In the case of rings, $\mathbb{Z}[x]$ acts naturally on the underlying set of any ring. Say we have a polynomial

$P = \sum_{n \ge 0} a_n x^n \in \mathbb{Z}[x]$

Then for any ring $R$, we get a map

$r \mapsto \sum_{n \ge 0} a_n r^n$

It’s not a ring homomorphism, just a map from the underlying set $U R$ to itself. And its natural in $R$.

Simple enough. But the theorem says something deeper: *every* natural map $U(R) \to U(R)$ comes from a polynomial in $\mathbb{Z}[x]$.

In the case of 2-rigs the story is similar. $\overline{k[S 1]}$ acts pseudonaturally on the underlying category of any 2-rig. Say we have an object

$P = \bigoplus_{n \ge 0} \rho_n \in \overline{k[S 1]}$

Remember that now $\rho_n$ is a finite-dimensional representation of $S_n$. Then for any 2-rig $\mathsf{R}$, we get a map

$x \mapsto \bigoplus_{n \ge 0} \rho_n \otimes_{k[S_n]} x^{\otimes n}$

It’s not a 2-rig map, just a functor from the underlying category $U \mathsf{R}$ to itself. It’s called a **Schur functor**. And it’s pseudonatural in $\mathsf{R}$.

#### Postlude

Everything I explained is in here:

- John Baez, Joe Moeller and Todd Trimble, Schur functors and categorified plethysm, to appear in
*Higher Structures*.

so you can look there for more details and references to previous work. But for the $n$-Category Café crowd, I’ll add that I guessed a primitive version of this theorem here on the *n*-Café back in 2007, in response to this question of Allen Knutson:

For as long as I’ve understood Schur functors, I’ve thought about them as functors $Vect_{\mathbb{C}} \to Vect_{\mathbb{C}}$. But now that we’re going through them in a reading course on Fulton’s

Young Tableaux, I discover that the input isn’t really a complex vector space, but an arbitrary module over a commutative ring. (And maybe, just maybe, a bimodule over a noncommutative one, but I doubt it.)In particular, the Schur functor commutes with base change, aka extension of scalars.

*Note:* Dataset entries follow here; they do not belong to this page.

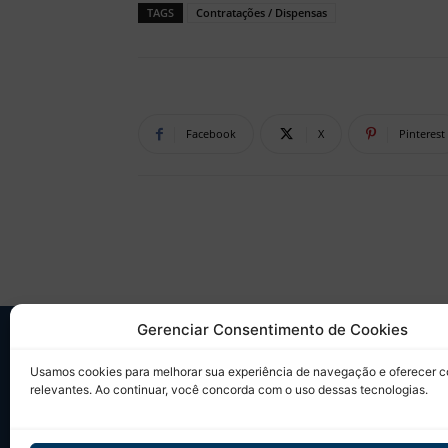
TAGS
Contratações / Dispensas
Facebook
X
Pinterest
Gerenciar Consentimento de Cookies
SO
Usamos cookies para melhorar sua experiência de navegação e oferecer 
relevantes. Ao continuar, você concorda com o uso dessas tecnologias.
Desd
sobr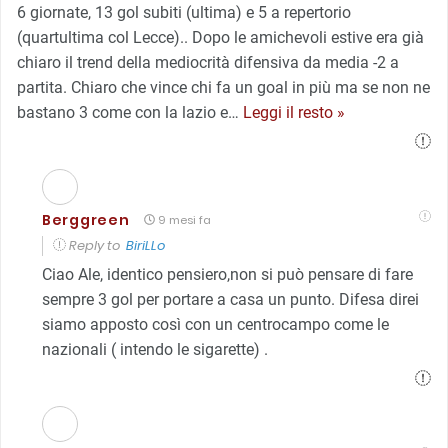
6 giornate, 13 gol subiti (ultima) e 5 a repertorio
(quartultima col Lecce).. Dopo le amichevoli estive era già
chiaro il trend della mediocrità difensiva da media -2 a
partita. Chiaro che vince chi fa un goal in più ma se non ne
bastano 3 come con la lazio e
…
Leggi il resto »
Berggreen
9 mesi fa
Reply to
BiriLLo
Ciao Ale, identico pensiero,non si può pensare di fare
sempre 3 gol per portare a casa un punto. Difesa direi
siamo apposto così con un centrocampo come le
nazionali ( intendo le sigarette) .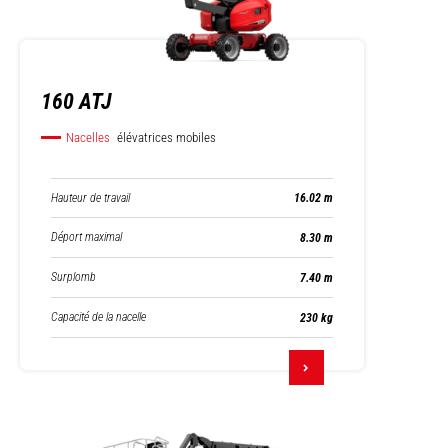
160 ATJ
Nacelles
élévatrices mobiles
Hauteur de travail
16.02 m
Déport maximal
8.30 m
Surplomb
7.40 m
Capacité de la nacelle
230 kg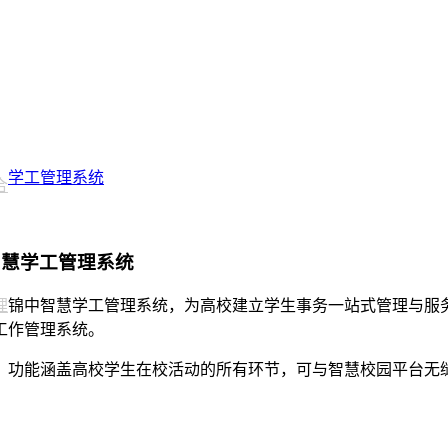
学工管理系统
合
智慧学工管理系统
理
锦中智慧学工管理系统，为高校建立学生事务一站式管理与服
工作管理系统。
，功能涵盖高校学生在校活动的所有环节，可与智慧校园平台无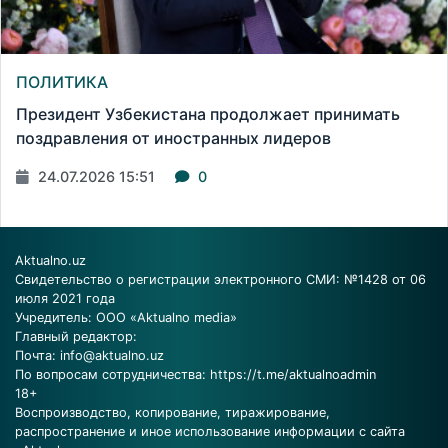
ПОЛИТИКА
Президент Узбекистана продолжает принимать
поздравления от иностранных лидеров
24.07.2026 15:51
0
Aktualno.uz
Свидетельство о регистрации электронного СМИ: №1428 от 06
июля 2021 года
Учредитель: ООО «Aktualno media»
Главный редактор:
Почта:
info@aktualno.uz
По вопросам сотрудничества:
https://t.me/aktualnoadmin
18+
Воспроизводство, копирование, тиражирование,
распространение и иное использование информации с сайта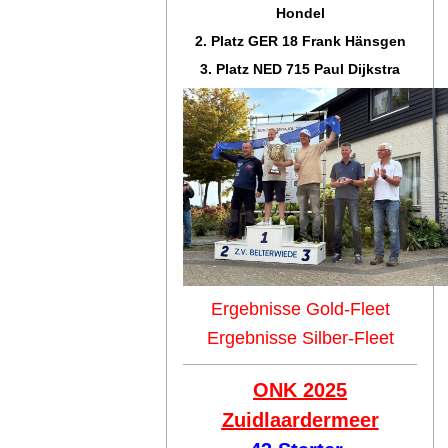
Hondel
2. Platz GER 18 Frank Hänsgen
3. Platz NED 715 Paul Dijkstra
Ergebnisse Gold-Fleet
Ergebnisse Silber-Fleet
ONK 2025
Zuidlaar
dermeer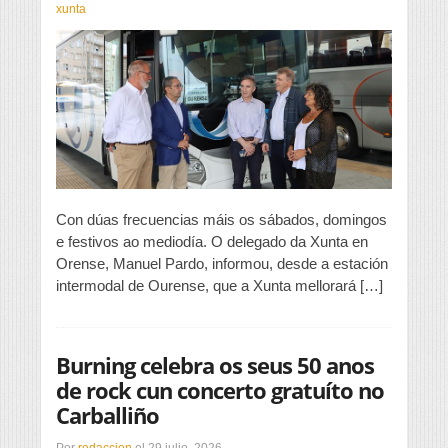
o
xunta
servizo
de
autobús
entre
O
Carballiño
e
Ourense
Con dúas frecuencias máis os sábados, domingos
e festivos ao mediodía. O delegado da Xunta en
Orense, Manuel Pardo, informou, desde a estación
intermodal de Ourense, que a Xunta mellorará […]
Burning celebra os seus 50 anos
de rock cun concerto gratuíto no
Carballiño
Por
redaccion
el
29 julio, 2026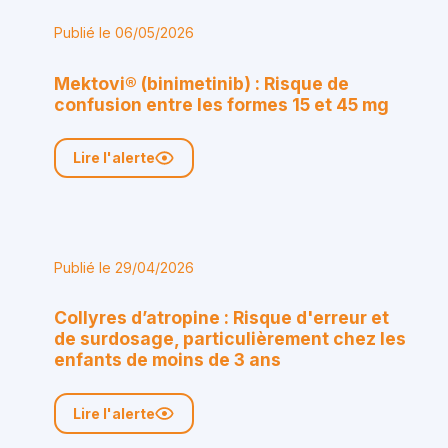
Publié le 06/05/2026
Mektovi® (binimetinib) : Risque de
confusion entre les formes 15 et 45 mg
Lire l'alerte
Publié le 29/04/2026
Collyres d’atropine : Risque d'erreur et
de surdosage, particulièrement chez les
enfants de moins de 3 ans
Lire l'alerte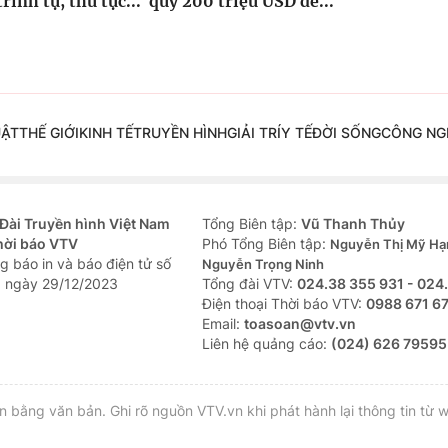
rình tự, thủ tục...
quỹ 200 triệu USD để...
UẬT
THẾ GIỚI
KINH TẾ
TRUYỀN HÌNH
GIẢI TRÍ
Y TẾ
ĐỜI SỐNG
CÔNG NG
Đài Truyền hình Việt Nam
Tổng Biên tập:
Vũ Thanh Thủy
hời báo VTV
Phó Tổng Biên tập:
Nguyễn Thị Mỹ Hạ
g báo in và báo điện tử số
Nguyễn Trọng Ninh
 ngày 29/12/2023
Tổng đài VTV:
024.38 355 931 - 024
Ðiện thoại Thời báo VTV:
0988 671 6
Email:
toasoan@vtv.vn
Liên hệ quảng cáo:
(024) 626 79595
bằng văn bản. Ghi rõ nguồn VTV.vn khi phát hành lại thông tin từ w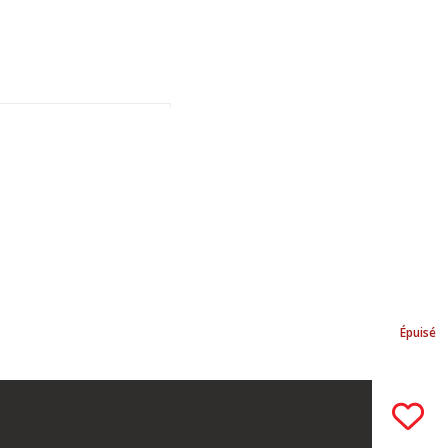
Épuisé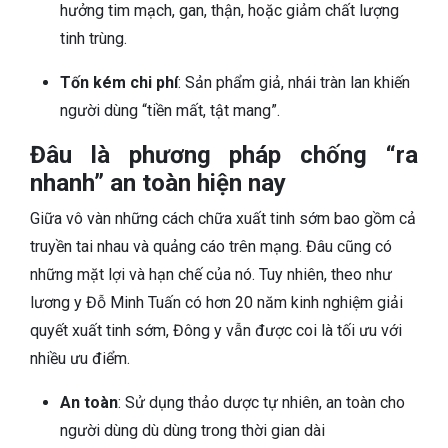
hưởng tim mạch, gan, thận, hoặc giảm chất lượng
tinh trùng.
Tốn kém chi phí
: Sản phẩm giả, nhái tràn lan khiến
người dùng “tiền mất, tật mang”.
Đâu là phương pháp chống “ra
nhanh” an toàn hiện nay
Giữa vô vàn những cách chữa xuất tinh sớm bao gồm cả
truyền tai nhau và quảng cáo trên mạng. Đâu cũng có
những mặt lợi và hạn chế của nó. Tuy nhiên, theo như
lương y Đỗ Minh Tuấn có hơn 20 năm kinh nghiệm giải
quyết xuất tinh sớm, Đông y vẫn được coi là tối ưu với
nhiều ưu điểm.
An toàn
: Sử dụng thảo dược tự nhiên, an toàn cho
người dùng dù dùng trong thời gian dài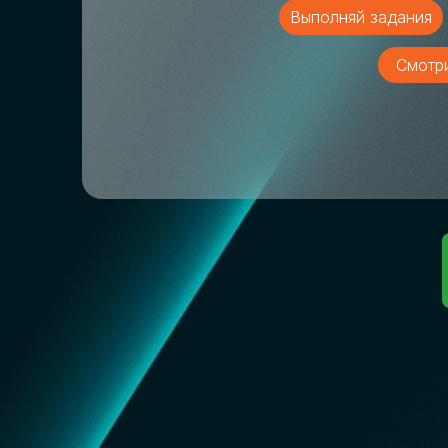
Выполняй задания
Смотр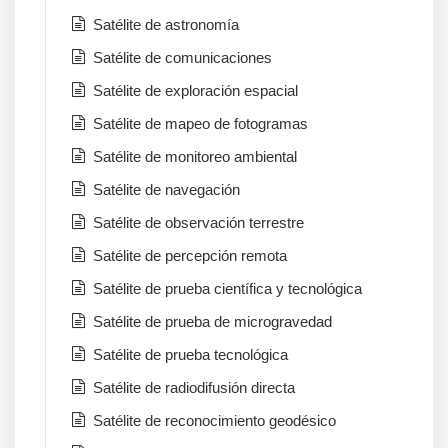
Satélite de astronomía
Satélite de comunicaciones
Satélite de exploración espacial
Satélite de mapeo de fotogramas
Satélite de monitoreo ambiental
Satélite de navegación
Satélite de observación terrestre
Satélite de percepción remota
Satélite de prueba científica y tecnológica
Satélite de prueba de microgravedad
Satélite de prueba tecnológica
Satélite de radiodifusión directa
Satélite de reconocimiento geodésico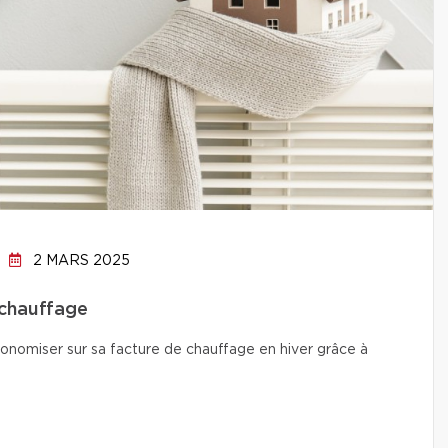
2 MARS 2025
 chauffage
conomiser sur sa facture de chauffage en hiver grâce à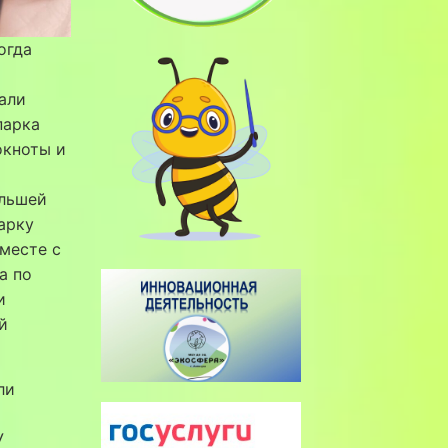
когда
али
парка
окноты и
ольшей
арку
вместе с
а по
и
й
ли
У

What is the right way to describe this object, categorically? (Or should I say, 2- or 3-categorically?)

You can see me guessing the theorem back then… but it took Todd Trimble to prove it. And in the process, he whittled down my assumptions and came up with the definition of 2-rig I’m using here. It doesn’t need to have lots of colimits, just *absolute* colimits.

When Joe, Todd and I wrote our paper, which includes a lot more material than this, we acknowledged Allen as “prime instigator”, and blogged about it here. But I never wrote a simple explanation of how we proved the theorem above! So here it is.

## Re: The Free 2-Rig on One Object

In my father’s book “lambda-rings and the representation theory of the symmetric group” he proves that the ring of symmetric functions is the free lambda-ring on one generator. Any idea how parallel that is to your one-object story?